Re: Modify the StandardAnalyzer

Clas Rydergren Sat, 06 Sep 2003 04:17:20 -0700

Hi again,

incze I am not sure I follow you. Do you mean that I should index with the SimpleAnalyzer and searching with the StandardAnalyzer? That is not an option for me since SimpleAnalyzer do not index number/digits the way I would like to (however, the StandardAnalyzer does!)

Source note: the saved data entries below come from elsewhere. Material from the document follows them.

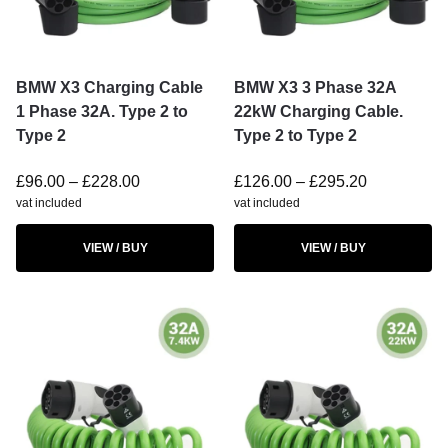
BMW X3 Charging Cable
BMW X3 3 Phase 32A
1 Phase 32A. Type 2 to
22kW Charging Cable.
Type 2
Type 2 to Type 2
£
96.00
–
£
228.00
£
126.00
–
£
295.20
vat included
vat included
VIEW / BUY
VIEW / BUY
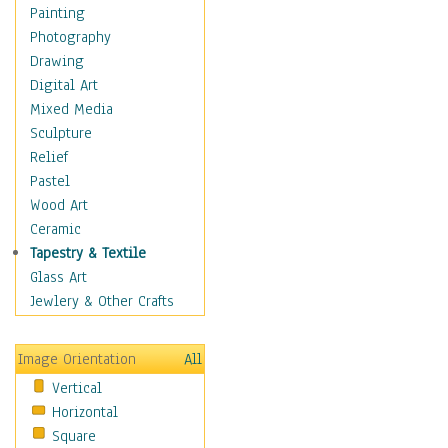
Children's Rooms
Painting
Children's Sports
Photography
Children's Stories
Drawing
Disney
Digital Art
Girl's Room
Mixed Media
Toy Vehicles
Sculpture
Toys & Games
Relief
Costume & Fashion
Pastel
Cuisine
Wood Art
Dance
Ceramic
Education
Tapestry & Textile
Fantasy
Glass Art
Figurative
Jewlery & Other Crafts
Hobbies
Holidays
Image Orientation
All
Home & Hearth
Vertical
Maps
Horizontal
Military & Law
Square
Motivational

I found that modifying the StandardTokenizer.jj would be possible in order to modify the StandardAnalyzer to my prefered behaviour. When finished modifying the .jj-file, I run it trough JavaCC to get the .java-files. However those .java-files are not possible to compile together with the current distribution because of problems with the exception handling (see http://www.mail-archive.com/[EMAIL PROTECTED]/msg01403.html )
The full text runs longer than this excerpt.